North Pagai: The death toll from a tsunami that pummelled remote Indonesian islands is expected to pass 500, an official said Thursday as questions mounted over whether a warning system had failed.
Hopes were fading for hundreds of people still listed as missing after a huge wave triggered by a powerful earthquake hit the remote Mentawai islands Monday off the west coast of Sumatra.
Meanwhile, on the island of Java in the centre of the disaster-prone archipelago, a volcano which this week killed 32 people again spewed ash and deadly heat clouds, but there were no reports of damage.
Disaster response officials said bodies were being found on beaches and coastal areas in the Mentawais, where the tsunami had washed away entire villages.
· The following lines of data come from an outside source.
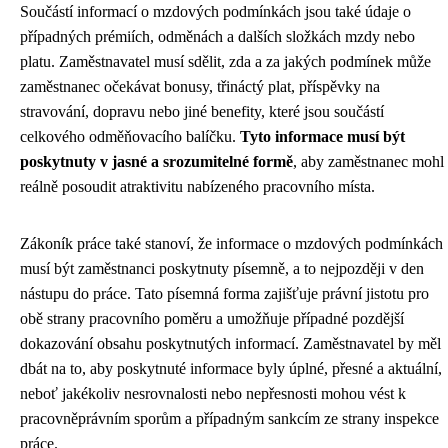
Součástí informací o mzdových podmínkách jsou také údaje o
případných prémiích, odměnách a dalších složkách mzdy nebo
platu. Zaměstnavatel musí sdělit, zda a za jakých podmínek může
zaměstnanec očekávat bonusy, třináctý plat, příspěvky na
stravování, dopravu nebo jiné benefity, které jsou součástí
celkového odměňovacího balíčku.
Tyto informace musí být
poskytnuty v jasné a srozumitelné formě
, aby zaměstnanec mohl
reálně posoudit atraktivitu nabízeného pracovního místa.
Zákoník práce také stanoví, že informace o mzdových podmínkách
musí být zaměstnanci poskytnuty písemně, a to nejpozději v den
nástupu do práce. Tato písemná forma zajišťuje právní jistotu pro
obě strany pracovního poměru a umožňuje případné pozdější
dokazování obsahu poskytnutých informací. Zaměstnavatel by měl
dbát na to, aby poskytnuté informace byly úplné, přesné a aktuální,
neboť jakékoliv nesrovnalosti nebo nepřesnosti mohou vést k
pracovněprávním sporům a případným sankcím ze strany inspekce
práce.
"Ten minutes after the quake we heard a sound just like an explosion from outside -- it was then we realized there was a tsunami," said 20-year-old housewife Chandra on North Pagai, one of the two worst-hit islands.
Dazed and exhausted, she was searching for her six-month-old baby boy, who has not been seen since the disaster. Neighbours found her husband`s body in their village of Muntei Baru Baru.
"I know he`s dead but I keep praying he`s still alive. I`m so tired. I`ve not eaten for two days," she said.
The official death count rose to 370 with 338 missing, but disaster management official Ade Edward said the toll would climb possibly by as much as 200.
"Of those missing people we think two-thirds of them are probably dead, either swept out to sea or buried in the sand," he said.
"When we flew over the area yesterday we saw many bodies. Heads and legs were sticking out of the sand; some of them were in the trees. If we add another 200 to the toll it would be at least 543 dead."
President Susilo Bambang Yudhoyono visited the area to console the victims, having cut short a visit to Vietnam to attend a regional summit. One survivor broke down and wept as he told the ex-general how they had lost everything.
A ship bearing aid including food, water, medical supplies as well as body bags arrived Thursday at Sikakap, on North Pagai.
A news agency photographer on board saw hundreds of villagers being treated at a medical clinic, many requiring stitches to open cuts suffered as they were tossed around in the surging waves.
Survivors said they had almost no warning that the three-metre (10-foot) wall of water was bearing down on them, despite the laying of a sophisticated network of alarm buoys off the Sumatran coast.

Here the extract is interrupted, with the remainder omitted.